Tapis vert(ueux) © Noémie Laval
Chaque année, quelques jours avant la Toussaint, 
les agents du service espaces verts aident le personnel 
des cimetières à déblayer 
les feuilles des tombes 
et des allées.
© Noémie Laval

06.11.2019

JDA 927

Lundi 28 octobre au cimetière Saint-Pierre. Les agents du service espace verts du secteur Nord déblaient les feuilles d’automne des allées, pelouses et sépultures. « Une intervention exceptionnelle, décrit Clément Delaruelle, chef d’équipe. On prête main-forte une fois par an au personnel des cimetières la semaine précédant la Toussaint. » De mi-octobre à fin novembre, suivant la météo, le ballet des souffleuses thermiques et électriques et des ramasseuses tractées se joue plutôt dans les parcs, squares et jardins publics amiénois.
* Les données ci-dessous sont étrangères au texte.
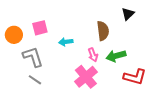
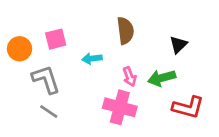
black triangle: (128, 14) -> (178, 45), moved
brown semicircle: (103, 31) -> (125, 31), moved
pink cross: (86, 77) -> (120, 107), turned -35

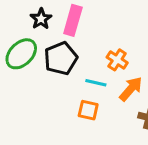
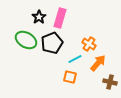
green ellipse: (21, 54) -> (26, 40), turned 75
cyan line: (96, 83) -> (75, 59), turned -40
Les équipes du service nettoiement s’occupent quant à elles des feuilles recouvrant la voirie et les trottoirs. Car, bien que joli, ce tapis mordoré peut s’avérer glissant en cas de pluie et obstruer les caniveaux. « Pour le moment il n’a pas fait très froid, les arbres sont encore verts, constate Clément Delaruelle. On attend qu’il gèle pour que tout tombe. » Ce matin, au cimetière, les agents soufflent les feuilles dans les allées afin que les ramasseuses les recueillent facilement.

 

COMPOST ET ÉLECTRICITÉ

« Quand c’est possible, comme au parc Saint-Pierre ou à la plaine Saint-Ladre, nous les regroupons aux pieds des haies, des massifs arbustifs et des arbres. Leur décomposition apporte de la matière organique. Ne pas les évacuer est aussi bon pour le bilan carbone. » Les feuilles ramassées sont déversées dans une benne utilisée également par le service nettoiement. Différents points de stockage sont ainsi répartis à travers la ville. « Durant cette période les bennes sont quasiment ramassées tous les jours. » Une jolie récolte qu’Amiens Métropole valorise auprès d’Idex Environnement Picardie à l’espace industriel nord. Pionnier des énergies renouvelables, Idex a pris en charge en 1988 la première usine française de méthanisation de déchets ménagers et verts. Chaque année 100 000 tonnes y sont valorisées. Dont environ 500 tonnes de feuilles mortes. Une moitié est réduite en compost, l’autre, souillée par du plastique notamment, part avec d’autres déchets dans des digesteurs, où des bactéries les transforment. Cette décomposition produit du biogaz. « Environ 11 millions de m3 par an », précise Gontran Delamaere, directeur de l’usine.

 

DES ÉCONOMIES À LA CLEF

Le gaz fait tourner des moteurs qui génèrent de l’électricité – « l’équivalent de 4 200 foyers par an au total » – réinjectée ensuite dans le réseau EDF. La chaleur produite par la méthanisation permet en outre de faire fonctionner le système ainsi que de chauffer les bâtiments de la station d’épuration d’Ambonne. La matière sèche résiduelle – le digestat – sert enfin d’engrais revendu aux agriculteurs. « Les 500 tonnes de feuilles produisent entre 140 et 150 tonnes de compost normé chaque année », poursuit Gontran Delamaere. Une gestion optimale aussi vertueuse pour l’environnement que notre porte-monnaie. Cette valorisation, couplée à l’amélioration du tri dans les foyers, a en effet contribué à réduire de 10 % la taxe d’enlèvement des ordures ménagères à Amiens Métropole en 2018. Décidément dorées ces feuilles !

//Coline Bergeon

 

En chiffres

Amiens compte plus de 40 000 arbres. En 2018, 15 400 tonnes 
de déchets verts issus des trois déchetteries amiénoises et des ramassages effectués par les services espaces verts et nettoiement de la Ville, dont
 500 tonnes de feuilles mortes, ont été valorisées à l’usine de méthanisation Idex.